Back in January 2006 when I was sitting very uncomfortably at 263 pounds, I signed up for a free account on Fitday.com and began monitoring and controlling the calories I put in and put out (by way of visual reference, the picture at right was taken in 2000 when I was closer to 270 at the time).
Six months later I stood on a scale that read 208 having removed 55 pounds.
It was inconceivable that I’d gotten down to a weight I hadn’t been at since my early 20s. But in hindsight what was more unbelievable was that I stopped so short of my then-original goal to lose 10 more get below 200 pounds for the first time since high school.
I shouldn’t say unbelievable because I know why I stopped. Getting down those last pounds to 208 had been arduous and frustrating. Losing the first 45 had been a relative breeze, but I’d hit the wall at 220, and losing that last 10 was real mental and physical work. Plus, I was rightfully proud of myself for getting to where I did — and I felt damn good about it.
What’s another 10 pounds, I rationalized.
Not much, really. Unless you start going back in the wrong direction, which I did, to about 215. I maintained that for well over a year but by 2008 I was back up in my 220s and eating a LOT of junk. The only thing that kept the rise in check was the 6,000 miles of bike commuting I was doing annually up until the middle of 2010, when I opted to start working from home. At that point, the biking literally evaporated and the weight really started to add up. In a couple months I was up into the mid-230s, and I briefly marshaled the resolve to diet my way back down to 220. By October 2010 I was there, but so was that wall again.

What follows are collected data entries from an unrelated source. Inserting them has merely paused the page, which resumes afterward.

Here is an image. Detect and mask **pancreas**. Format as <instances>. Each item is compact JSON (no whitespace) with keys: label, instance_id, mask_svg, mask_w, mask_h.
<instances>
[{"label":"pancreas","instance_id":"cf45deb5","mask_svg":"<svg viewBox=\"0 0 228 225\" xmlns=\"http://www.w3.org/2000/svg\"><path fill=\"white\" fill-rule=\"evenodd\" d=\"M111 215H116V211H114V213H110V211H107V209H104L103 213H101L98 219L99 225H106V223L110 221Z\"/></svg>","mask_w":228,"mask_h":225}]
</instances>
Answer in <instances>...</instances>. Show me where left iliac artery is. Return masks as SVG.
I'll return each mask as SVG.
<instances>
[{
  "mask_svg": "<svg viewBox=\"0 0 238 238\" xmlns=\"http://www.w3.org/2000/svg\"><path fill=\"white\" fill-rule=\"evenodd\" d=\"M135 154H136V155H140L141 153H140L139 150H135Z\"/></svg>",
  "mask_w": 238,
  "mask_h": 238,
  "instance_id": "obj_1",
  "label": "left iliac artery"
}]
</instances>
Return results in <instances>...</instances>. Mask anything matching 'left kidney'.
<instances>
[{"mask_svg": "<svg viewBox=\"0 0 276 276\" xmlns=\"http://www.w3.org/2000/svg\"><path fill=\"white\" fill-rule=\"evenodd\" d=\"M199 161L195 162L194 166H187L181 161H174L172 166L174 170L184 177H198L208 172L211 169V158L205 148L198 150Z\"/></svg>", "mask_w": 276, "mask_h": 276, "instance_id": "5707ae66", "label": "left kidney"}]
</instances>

And back up I went. I was two-hundredfucking-forty when I struggled through the Rio Hondo physical agility test a year ago. Seven months later when I stepped on the scale at 234.8 on March 1, with the academy set to announce its start date on any day, I grabbed the reins and took control again. This time I didn’t even think about the wall. I welcomed the wall. I dared the wall to beat me.

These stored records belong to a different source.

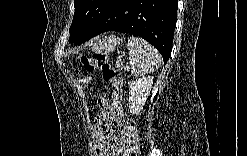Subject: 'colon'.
I'll return each instance as SVG.
<instances>
[{
  "mask_svg": "<svg viewBox=\"0 0 247 156\" xmlns=\"http://www.w3.org/2000/svg\"><path fill=\"white\" fill-rule=\"evenodd\" d=\"M81 64L87 72L101 71L103 79L110 83L113 90H118L122 87L121 75L106 55L98 53L91 56H83L81 58ZM127 129L132 141L126 155L135 156L140 145L139 132L135 122L132 120H128Z\"/></svg>",
  "mask_w": 247,
  "mask_h": 156,
  "instance_id": "obj_1",
  "label": "colon"
}]
</instances>
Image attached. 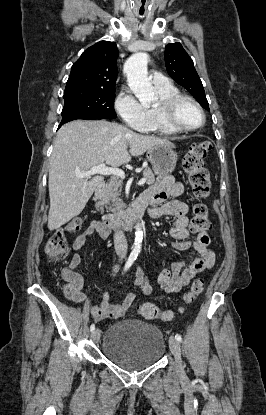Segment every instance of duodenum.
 <instances>
[{
  "label": "duodenum",
  "instance_id": "410a0bca",
  "mask_svg": "<svg viewBox=\"0 0 266 415\" xmlns=\"http://www.w3.org/2000/svg\"><path fill=\"white\" fill-rule=\"evenodd\" d=\"M104 189V184L99 183L95 188V194L101 195ZM146 204L136 200L125 211L107 214L102 219V224L108 230H121L132 227L143 215Z\"/></svg>",
  "mask_w": 266,
  "mask_h": 415
}]
</instances>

Last week I hit 208. This morning the scale showed me 205. To counter the picture I led this post with, here I am July 10 at about 210:
This time, I’m not stopping until I get to 194 — the significance of which has to do simply with that number being about three-quarters of a pound below what the intractable Body Mass Index chart indicates as a “unhealthy” weight for anyone 6’2″ tall. I’m healthy now, but all my adult life I’ve winced at being categorized by the BMI as “obese.” Certainly at 263 or in that picture I was physically. At 208, statistically.
I won’t be anymore. Not physically. Not numerically.